Apparatus and systems for monitoring and treating cataracts
Abstract
An apparatus and system for monitoring and treating cataracts, the apparatus comprising: a monitoring light source configured to monitor cataracts by emitting monitoring light in the wavelength range of 350 to 410 nm to excite fluorescence light in the cataracts, a treating light source configured to treat cataracts by emitting treating light in the wavelength range of 400 to 570 nm to irradiate the cataracts, a wavelength selection system configured to monitor cataracts by selecting wavelengths of the excited fluorescence light in the cataracts and a dichroic beam splitter configured to reflect the monitoring light and the treating light towards the cataracts and the excited fluorescence light in the cataracts towards the wavelength selection system, wherein the monitoring light, the treating light and the excited fluorescence light are reflected by the dichroic beam splitter along a common optical axis and wherein the dichroic beam splitter is arranged at 45 degrees to the common optical axis to transmit wavelengths longer than wavelengths of the monitoring light, the treating light and the excited fluorescence light towards an operator of the apparatus.
Claims
exact text as granted — not AI-modified1 . An apparatus ( 100 ) for monitoring and treating cataracts, the apparatus ( 100 ) comprising:
a monitoring light source ( 50 ) configured to monitor cataracts by emitting monitoring light in the wavelength range of 350 to 410 nm to excite fluorescence light in the cataracts a treating light source ( 40 ) configured to treat cataracts by emitting treating light in the wavelength range of 400 to 570 nm to irradiate the cataracts a wavelength selection system ( 20 ) configured to monitor cataracts by selecting wavelengths of the excited fluorescence light in the cataracts and a dichroic beam splitter ( 70 ) configured to reflect the monitoring light and the treating light towards the cataracts and the excited fluorescence light in the cataracts towards the wavelength selection system ( 20 ) wherein the monitoring light, the treating light and the excited fluorescence light are reflected by the dichroic beam splitter ( 70 ) along a common optical axis and wherein the dichroic beam splitter ( 70 ) is arranged at 45 degrees to the common optical axis to transmit wavelengths longer than wavelengths of the monitoring light, the treating light and the excited fluorescence light towards an operator of the apparatus ( 100 ).
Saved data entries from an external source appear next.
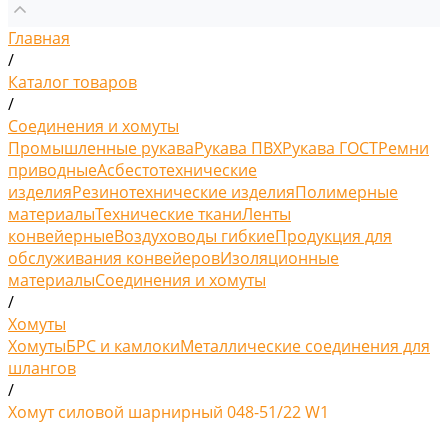
Главная
/
Каталог товаров
/
Соединения и хомуты
Промышленные рукава
Рукава ПВХ
Рукава ГОСТ
Ремни
приводные
Асбестотехнические
изделия
Резинотехнические изделия
Полимерные
материалы
Технические ткани
Ленты
конвейерные
Воздуховоды гибкие
Продукция для
обслуживания конвейеров
Изоляционные
материалы
Соединения и хомуты
/
Хомуты
Хомуты
БРС и камлоки
Металлические соединения для
шлангов
/
Хомут силовой шарнирный 048-51/22 W1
2 . The apparatus ( 100 ) of claim 1 , wherein the monitoring light source ( 50 ) comprises a non-lasing LED light source operable to emit light in the wavelength range of 350 to 410 nm, preferably in the wavelength range of 360 to 370 nm and more preferably at 365 nm to excite fluorescence light in the cataracts.
3 . The apparatus ( 100 ) of any of the preceding claims, wherein the treating light source ( 40 ) comprises a non-lasing LED light source operable to emit light in the wavelength range of 400 to 570 nm, preferably in the wavelength range of 410 to 420 nm and more preferably at 415 nm to irradiate the cataracts.
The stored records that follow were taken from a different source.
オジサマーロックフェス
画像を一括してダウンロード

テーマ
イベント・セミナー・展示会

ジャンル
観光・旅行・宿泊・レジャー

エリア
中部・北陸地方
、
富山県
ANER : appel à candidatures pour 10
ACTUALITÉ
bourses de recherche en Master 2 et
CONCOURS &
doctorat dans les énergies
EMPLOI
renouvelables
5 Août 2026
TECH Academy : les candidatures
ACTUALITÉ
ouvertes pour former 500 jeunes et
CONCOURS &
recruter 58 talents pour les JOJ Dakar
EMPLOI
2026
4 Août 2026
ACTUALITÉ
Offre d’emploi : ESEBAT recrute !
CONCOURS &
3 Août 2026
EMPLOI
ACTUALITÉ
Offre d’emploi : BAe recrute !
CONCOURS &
4 . The apparatus ( 100 ) of any of the preceding claims, wherein the wavelength selection system ( 20 ) comprises any one or a combination of any one of a linear variable interference filter, a diffraction grating and a refractive prism.
5 . The apparatus ( 100 ) of claim 4 , wherein the linear variable interference filter ( 22 ) comprises a tuneable bandpass interference filter operable in the wavelength range of 320 to 560 nm.
6 . The apparatus ( 100 ) of claim 5 , wherein the tuneable bandpass interference filter comprises a wedge filter ( 22 ).
7 . The apparatus ( 100 ) of any one of claims 4 to 6 , wherein the wavelength selection system ( 20 ) further comprises a linear drive operable to move the linear variable interference filter along an axis perpendicular to the common optical axis.
8 . The apparatus ( 100 ) of any one of claims 4 to 7 , wherein the apparatus ( 100 ) further comprises a detector ( 10 ).
9 . The apparatus ( 100 ) of any one of claims 4 to 6 , wherein the linear variable interference filter is operable from a fixed position on the common optical axis.
10 . The apparatus ( 100 ) of any one of claims 4 to 6 and claim 9 , wherein the apparatus ( 100 ) further comprises a one-dimensional or a two-dimensional array of detectors ( 10 ).
11 . The apparatus ( 100 ) of any one of claims 4 to 10 , wherein the wavelength selection system ( 20 ) further comprises a phase-sensitive detection system operable at the same pulse frequency as a pulse frequency of the monitoring light source ( 50 ) to separate wavelengths of the excited fluorescence light from wavelengths of ambient light.
12 . The apparatus ( 100 ) of claim 11 , wherein the phase-sensitive detection system comprises a lock-in amplifier.
13 . The apparatus ( 100 ) of any one of the preceding claims, wherein the apparatus ( 100 ) is configured to simultaneously monitor cataracts using the monitoring light source ( 50 ) and treat cataracts using the treating light source ( 40 ).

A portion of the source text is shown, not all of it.